The laparoscopic totally extraperitoneal (TEP) inguinal hernia repair is an example of a procedure that is associated with a steep learning curve and requires mastery of basic laparoscopic skills. In addition, an increased recurrence and complication rates in the early learning curve of this procedure, underscores the importance of adequate training. The current practice of teaching the TEP repair in the operating room under an apprenticeship-based model is associated with increased operative time and costs. We propose that the training of surgical trainees outside the operating room with a structured, mastery oriented simulation-based curriculum will help reduce the learning curve of the TEP repair, improve operative performance, and decrease operative time and costs.
Inguinal hernias are a common ailment of the general population. Their surgical management through a laparoscopic totally extraperitoneal (TEP) approach has been shown to lead to less discomfort and faster recovery than do classic open repairs with equal effectiveness. Nonetheless, the TEP repair has not been adopted widely because of concerns regarding a substantial learning curve. In addition, the current practice of teaching the TEP procedure in the operating room under an apprenticeship-based model is associated with increased operative time and cost. The training of surgeons in laparoscopic skills outside the operating room with simulation-based strategies has emerged as an attractive alternative. Many studies have demonstrated that trainees who practice laparoscopic skills in a simulated environment show improvement of those skills when tested in that same environment. Few studies however, have been able to demonstrate a direct correlation between such simulation training and improved performance in the operating room. It appears from these studies that surgical skills training outside the operating room is beneficial, but the best methods have yet to be identified.
Our long-term research goal is to explore and adopt efficient simulation-based strategies to teach and evaluate surgical skills to surgical trainees. Our objective for this study is to design and evaluate a simulation-based curriculum based upon the concepts of mastery learning theory (achievement of pre-specified expert-derived benchmarks without time constraints) and to develop an objective mean of assessing operative performance that will both aid in shortening the learning curve of the TEP inguinal hernia repair for surgical trainees. Our central hypothesis is that the training of surgery residents outside the operative room with simulation-based strategies, such as the TEP mastery learning curriculum will improve operative performance and reduce operative time during the TEP repair. The rationale for this study is that the identification of effective strategies to shorten the learning curve of the TEP repair that translate into decreased operative time will not only increase the adoption of the TEP repair with its inherent benefits to more candidate patients, but will also lead to substantial cost-savings and perhaps improved patient outcomes.

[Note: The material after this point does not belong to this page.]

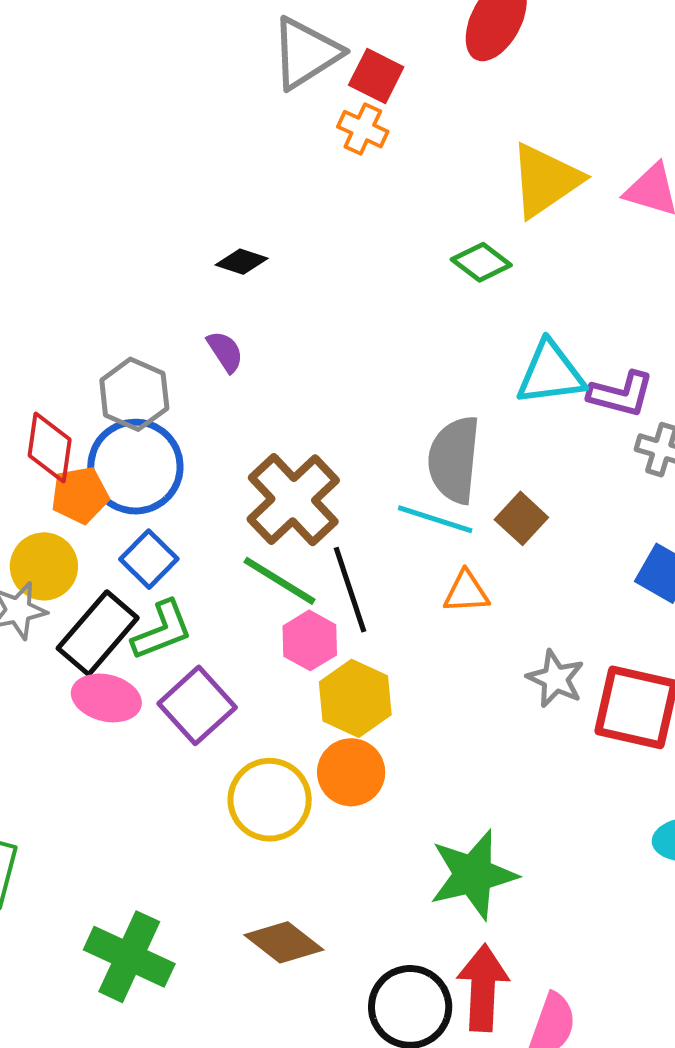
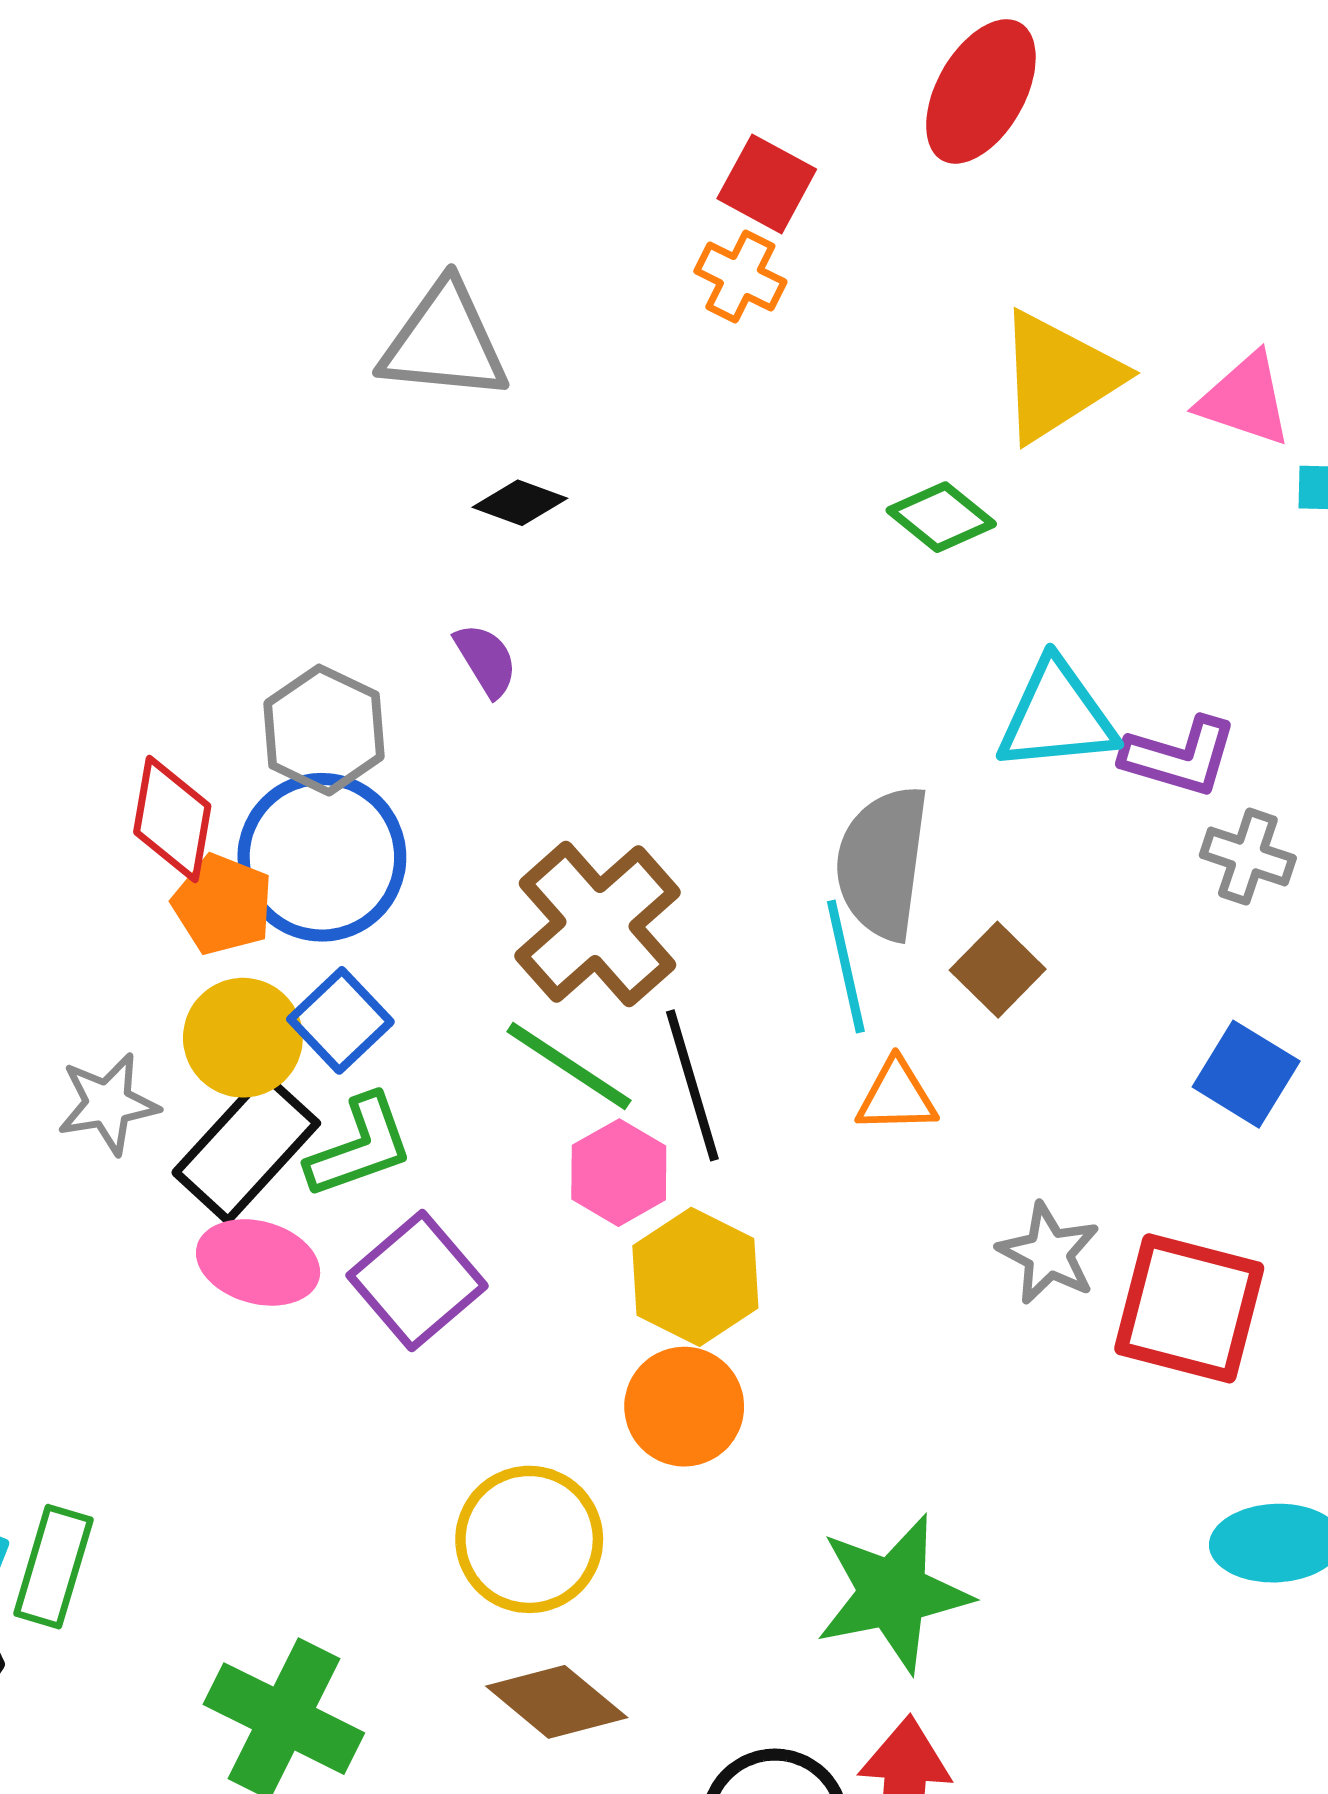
gray triangle: (306, 53) -> (444, 342), moved, turned 36
orange pentagon: (80, 495) -> (223, 904), turned 30
cyan line: (435, 519) -> (846, 967), turned 58
yellow circle: (44, 566) -> (243, 1038), moved
yellow circle: (270, 800) -> (529, 1539), moved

We are especially well prepared to complete this study as we are a part of an academic referral center that treats a myriad of inguinal hernias patients and educates hundreds of surgical residents on a continuous basis.
SPECIFIC AIM 1: To compare the TEP mastery learning curriculum with the apprenticeship-based model of learning the TEP repair in the operative room on operative time and operative performance of TEP inguinal hernia repairs performed by surgical trainees.
Hypothesis 1a: Surgical trainees who undergo the TEP mastery learning curriculum will achieve lesser mean operative times while performing a TEP inguinal hernia repair when compared to those who followed the apprenticeship-based model.
Hypothesis 1b: Surgical trainees who undergo the TEP mastery learning curriculum will achieve greater mean operative performance scores while performing a TEP inguinal hernia repair when compared to those who followed the apprenticeship-based model.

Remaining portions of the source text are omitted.